Wi’ that the water they hae ta’en,
By ane’s and twa’s they a’
swam thro’;
“Here are we a’ safe,”
quo’ the Laird’s Jock,
“And, puir faint Wat, what think
ye now?”
They scarce the other brae had won,
When twenty men they saw pursue;
Frae Newcastle toun they had been sent,
A’ English lads baith stout and
true.
But when the land-serjeant the water saw,
“It winna ride, my lads,”
says he;
Then cried aloud—“The
prisoner take,
But leave the fetters, I pray, to me.”
“I wat weil no,” quo’
the Laird’s Jock;
“I’ll keep them a’;
shoon to my mare they’ll be,
My gude bay mare—for I am sure,
She has bought them a’ right dear
frae thee.”
Sae now they are on to Liddesdale,
E’en as fast as they could them
hie;
The prisoner is brought to’s ain
fire side,
And there o’s airns they mak him
free.
“Now, Jock, my billie,” quo’
a’ the three,
“The day is com’d thou was
to die;
But thou’s as weil at thy ain ingle
side,
Now sitting, I think, ’twixt thee
and me.”
[Footnote 174: Spaits—Torrents.]
[Footnote 175: Caugers—Carriers.]
[Footnote 176: Branks and brecham—Halter and cart-collar.]

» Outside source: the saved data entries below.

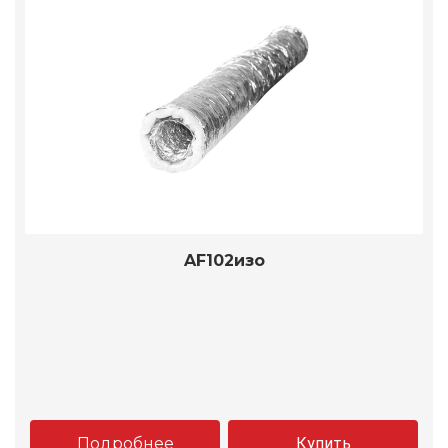
AF102изо
Подробнее
Купить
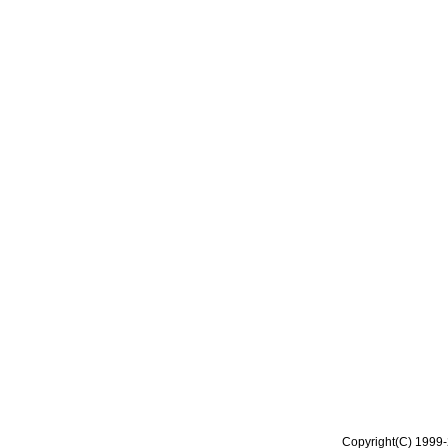
Copyright(C) 1999-2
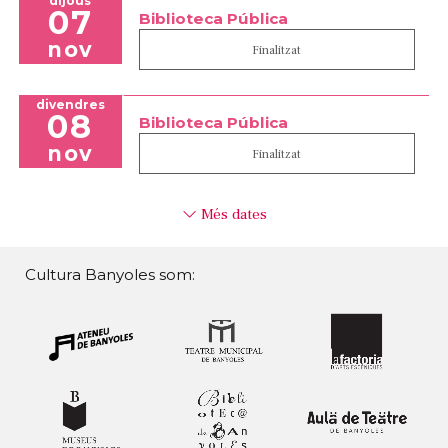
dijous
07
Biblioteca Pública
nov
Finalitzat
divendres
08
Biblioteca Pública
nov
Finalitzat
Més dates
Cultura Banyoles som:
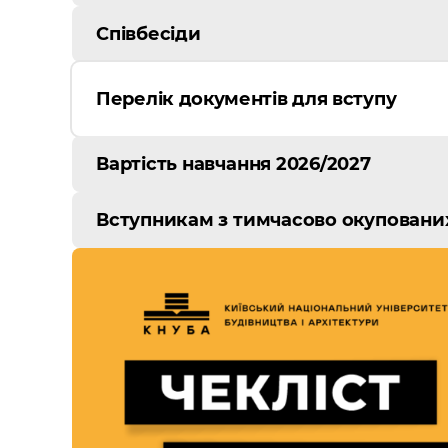
Співбесіди
Перелік документів для вступу
Вартість навчання 2026/2027
Вступникам з тимчасово окуповани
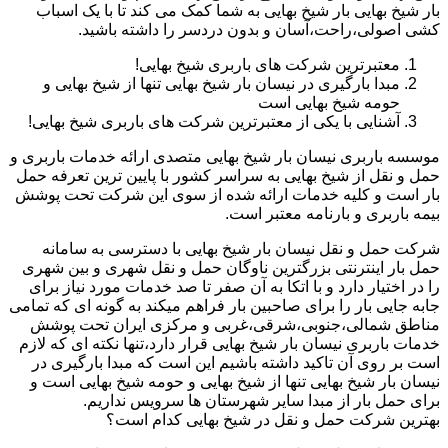
بار شیخ بهایی بار شیخ بهایی به شما کمک می کند تا با یک اسباب
کشی اصولی،راحت،آسان و بدون دردسر را داشته باشید.
معتبرترین شرکت های باربری شیخ بهایی!
مبدا بارگیری در نیسان بار شیخ بهایی تنها از شیخ بهایی و
حومه شیخ بهایی است
آشنایی با یکی از معتبرترین شرکت های باربری شیخ بهایی!
موسسه باربری نیسان بار شیخ بهایی متصدی ارائه خدمات باربری و
حمل و نقل از شیخ بهایی به سراسر کشور با پایین ترین تعرفه حمل
بار است و کلیه خدمات ارائه شده از سوی این شرکت تحت پوشش
بیمه باربری و بارنامه معتبر است.
شرکت حمل و نقل نیسان بار شیخ بهایی با دسترسی به سامانه
حمل بار اینترنتی بزرگترین ناوگان حمل و نقل شهری و بین شهری
را در اختیار دارد و با اتکا به آن صفر تا صد خدمات مورد نیاز برای
جابه جایی بار را برای صاحبین بار فراهم میکند به گونه ای که تمامی
مناطق شمالی،جنوبی،شرقی،غربی و مرکزی ایران تحت پوشش
خدمات باربری نیسان بار شیخ بهایی قرار دارد،تنها نکته ای که لازم
است بر روی آن تاکید داشته باشیم این است که مبدا بارگیری در
نیسان بار شیخ بهایی تنها از شیخ بهایی و حومه شیخ بهایی است و
برای حمل بار از مبدا سایر شهرستان ها سرویس نداریم.
بهترین شرکت حمل و نقل در شیخ بهایی کدام است؟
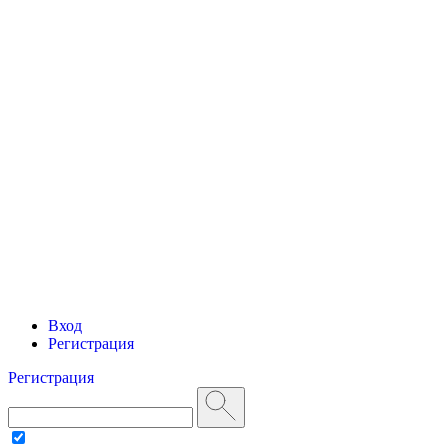
Вход
Регистрация
Регистрация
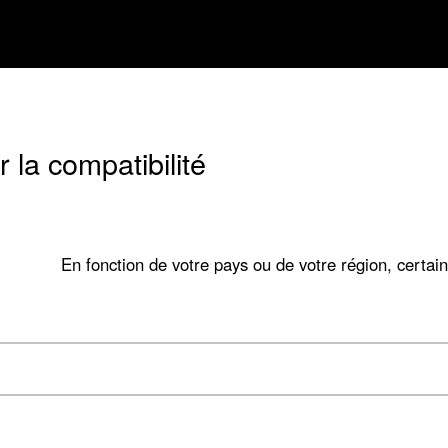
 la compatibilité
En fonction de votre pays ou de votre région, certain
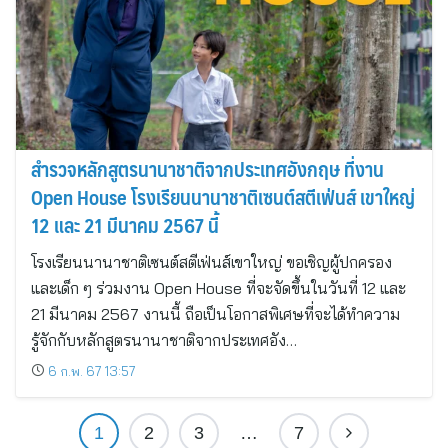
สำรวจหลักสูตรนานาชาติจากประเทศอังกฤษ ที่งาน
Open House โรงเรียนนานาชาติเซนต์สตีเฟ่นส์ เขาใหญ่
12 และ 21 มีนาคม 2567 นี้
โรงเรียนนานาชาติเซนต์สตีเฟ่นส์เขาใหญ่ ขอเชิญผู้ปกครอง
และเด็ก ๆ ร่วมงาน Open House ที่จะจัดขึ้นในวันที่ 12 และ
21 มีนาคม 2567 งานนี้ ถือเป็นโอกาสพิเศษที่จะได้ทำความ
รู้จักกับหลักสูตรนานาชาติจากประเทศอัง…
6 ก.พ. 67 13:57
1
2
3
…
7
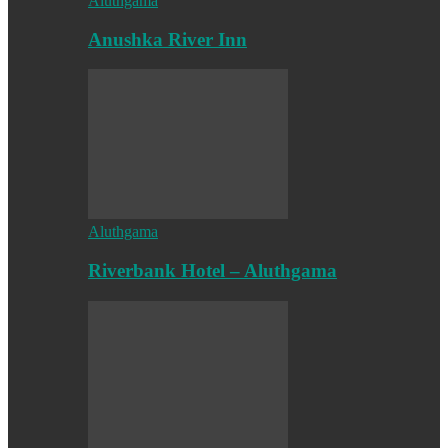
Aluthgama
Anushka River Inn
Aluthgama
Riverbank Hotel – Aluthgama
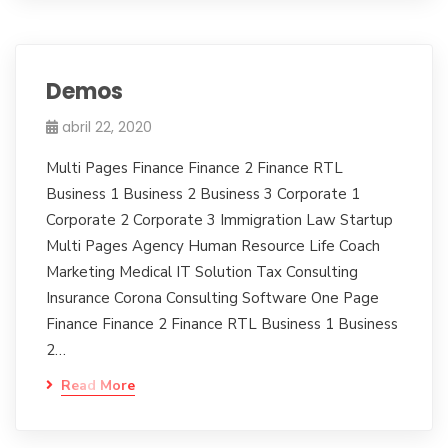
Demos
abril 22, 2020
Multi Pages Finance Finance 2 Finance RTL
Business 1 Business 2 Business 3 Corporate 1
Corporate 2 Corporate 3 Immigration Law Startup
Multi Pages Agency Human Resource Life Coach
Marketing Medical IT Solution Tax Consulting
Insurance Corona Consulting Software One Page
Finance Finance 2 Finance RTL Business 1 Business
2…
Read More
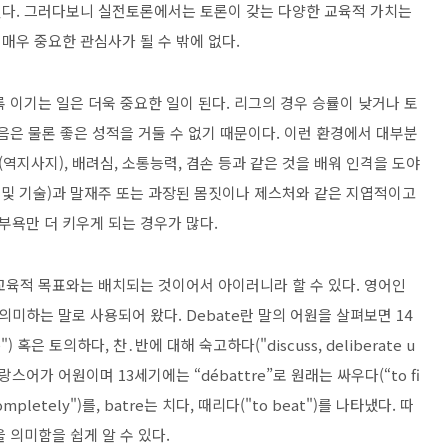
된다. 그러다보니 실전토론에서는 토론이 갖는 다양한 교육적 가치는
매우 중요한 관심사가 될 수 밖에 없다.
이기는 일은 더욱 중요한 일이 된다. 리그의 경우 승률이 낮거나 토
음은 물론 좋은 성적을 거둘 수 없기 때문이다. 이런 환경에서 대부분
지사지), 배려심, 소통능력, 겸손 등과 같은 것을 배워 인격을 도야
 및 기술)과 말재주 또는 과장된 몸짓이나 제스처와 같은 지엽적이고
욕만 더 키우게 되는 경우가 많다.
 교육적 목표와는 배치되는 것이어서 아이러니라 할 수 있다. 영어인
 의미하는 말로 사용되어 왔다. Debate란 말의 어원을 살펴보면 14
e") 혹은 토의하다, 찬․반에 대해 숙고하다("discuss, deliberate u
. 프랑스어가 어원이며 13세기에는 “débattre”로 원래는 싸우다(“to fi
pletely")를, batre는 치다, 때리다("to beat")를 나타냈다. 따
을 의미함을 쉽게 알 수 있다.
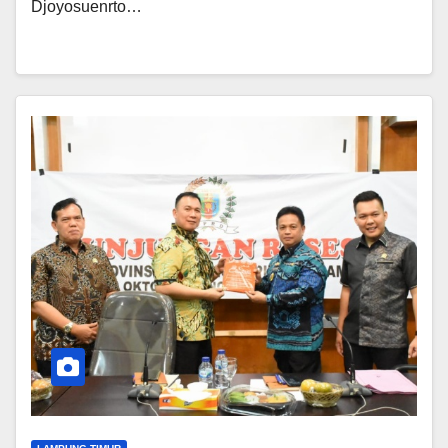
Djoyosuenrto…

[Footnote 177: Mese—Soothe.]
[Footnote 178: Cholerford brae—A ford upon the Tyne, above Hexham.]
[Footnote 179: Fie—Predestined.]
HOBBIE NOBLE.
* * * * *
We have seen the hero of this ballad act a distinguished part in the deliverance of Jock o’ the Side, and are now to learn the ungrateful return which the Armstrongs made him for his faithful services.[180] Halbert, or Hobbie Noble, appears to have been one of those numerous English outlaws, who, being forced to fly their own country, had established themselves on the Scottish borders. As Hobbie continued his depredations upon the English, they bribed some of his hosts, the Armstrongs, to decoy him into England, under pretence of a predatory expedition. He was there delivered, by his treacherous companions, into the hands of the officers of justice, by whom he was conducted to Carlisle, and executed next morning. The laird of Mangerton, with whom Hobbie was in high favour, is said to have taken a severe revenge upon the traitors who betrayed him. The principal contriver of the scheme, called here Sim o’ the Maynes, fled into England from the resentment of his chief; but experienced there the common fate of a traitor, being himself executed at Carlisle, about two months after Hobbie’s death. Such is, at least, the tradition of Liddesdale. Sim o’ the Maynes appears among the Armstrongs of Whitauch, in Liddesdale, in the list of clans so often alluded to.